**WORK ITEM**
Should the listing contain images, exclude them; give the rest again exactly.

**DATA TO USE**
____

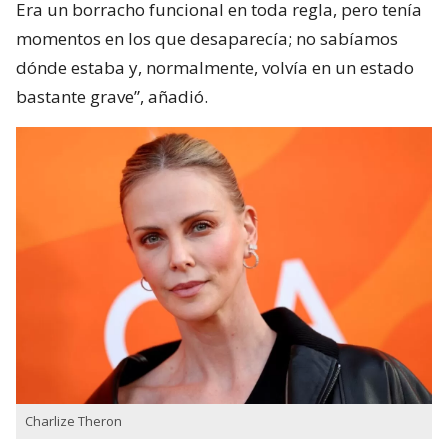
Era un borracho funcional en toda regla, pero tenía
momentos en los que desaparecía; no sabíamos
dónde estaba y, normalmente, volvía en un estado
bastante grave”, añadió.
Charlize Theron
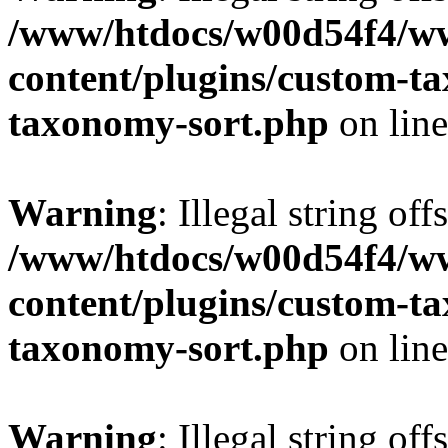
/www/htdocs/w00d54f4/w
content/plugins/custom-t
taxonomy-sort.php
on lin
Warning
: Illegal string off
/www/htdocs/w00d54f4/w
content/plugins/custom-t
taxonomy-sort.php
on lin
Warning
: Illegal string off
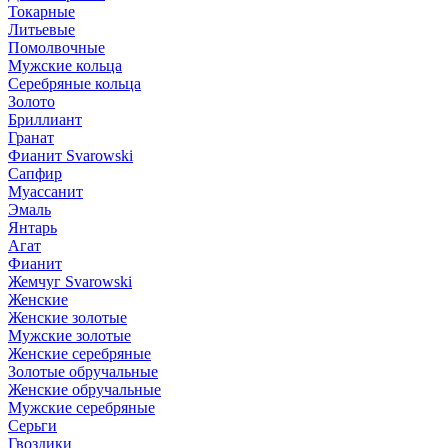
Токарные
Литьевые
Помолвочные
Мужские кольца
Серебряные кольца
Золото
Бриллиант
Гранат
Фианит Svarowski
Сапфир
Муассанит
Эмаль
Янтарь
Агат
Фианит
Жемчуг Svarowski
Женские
Женские золотые
Мужские золотые
Женские серебряные
Золотые обручальные
Женские обручальные
Мужские серебряные
Серьги
Гвоздики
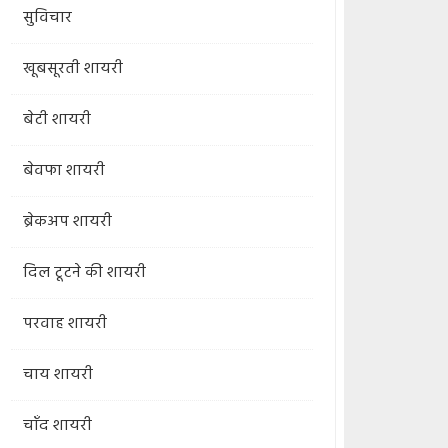
सुविचार
खूबसूरती शायरी
बेटी शायरी
बेवफा शायरी
ब्रेकअप शायरी
दिल टूटने की शायरी
परवाह शायरी
चाय शायरी
चाँद शायरी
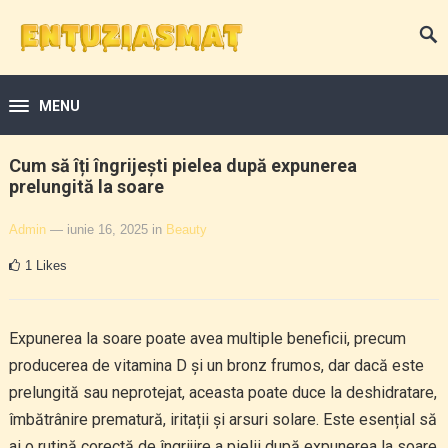
MENU
Cum să îți îngrijești pielea după expunerea
prelungită la soare
Admin
— iunie 16, 2025
in
Beauty
1
Likes
Expunerea la soare poate avea multiple beneficii, precum
producerea de vitamina D și un bronz frumos, dar dacă este
prelungită sau neprotejat, aceasta poate duce la deshidratare,
îmbătrânire prematură, iritații și arsuri solare. Este esențial să
ai o rutină corectă de îngrijire a pielii după expunerea la soare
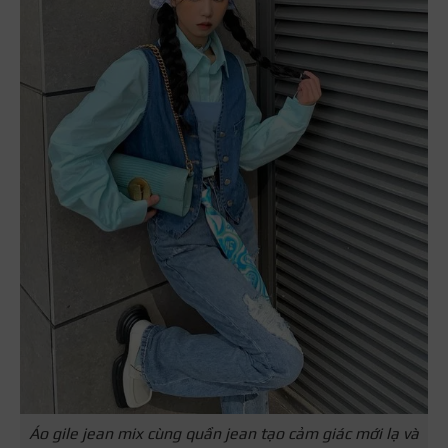
Áo gile jean mix cùng quần jean tạo cảm giác mới lạ và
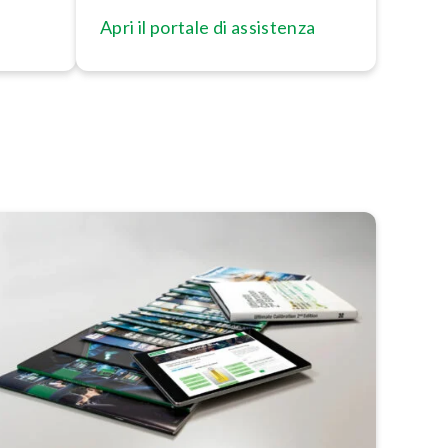
Apri il portale di assistenza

____

**SOLUTION FOR THIS EXERCISE**
Era un borracho funcional en toda regla, pero tenía
momentos en los que desaparecía; no sabíamos
dónde estaba y, normalmente, volvía en un estado
bastante grave”, añadió.
Charlize Theron
/www/htdocs/w00d54f4/w
content/plugins/custom-t
taxonomy-sort.php
on lin
Warning
: Illegal string off
/www/htdocs/w00d54f4/w
content/plugins/custom-t
taxonomy-sort.php
on lin
Warning
: Illegal string off
Токарные
Литьевые
Помолвочные
Мужские кольца
Серебряные кольца
Золото
Бриллиант
Гранат
Фианит Svarowski
Сапфир
Муассанит
Эмаль
Янтарь
Агат
Фианит
Жемчуг Svarowski
Женские
Женские золотые
Мужские золотые
Женские серебряные
Золотые обручальные
Женские обручальные
Мужские серебряные
Серьги
Гвоздики
सुविचार
खूबसूरती शायरी
बेटी शायरी
बेवफा शायरी
ब्रेकअप शायरी
दिल टूटने की शायरी
परवाह शायरी
चाय शायरी
चाँद शायरी
MENU
Cum să îți îngrijești pielea după expunerea
prelungită la soare
Admin
— iunie 16, 2025
in
Beauty
1
Likes
Expunerea la soare poate avea multiple beneficii, precum
producerea de vitamina D și un bronz frumos, dar dacă este
prelungită sau neprotejat, aceasta poate duce la deshidratare,
îmbătrânire prematură, iritații și arsuri solare. Este esențial să
ai o rutină corectă de îngrijire a pielii după expunerea la soare
Áo gile jean mix cùng quần jean tạo cảm giác mới lạ và
Apri il portale di assistenza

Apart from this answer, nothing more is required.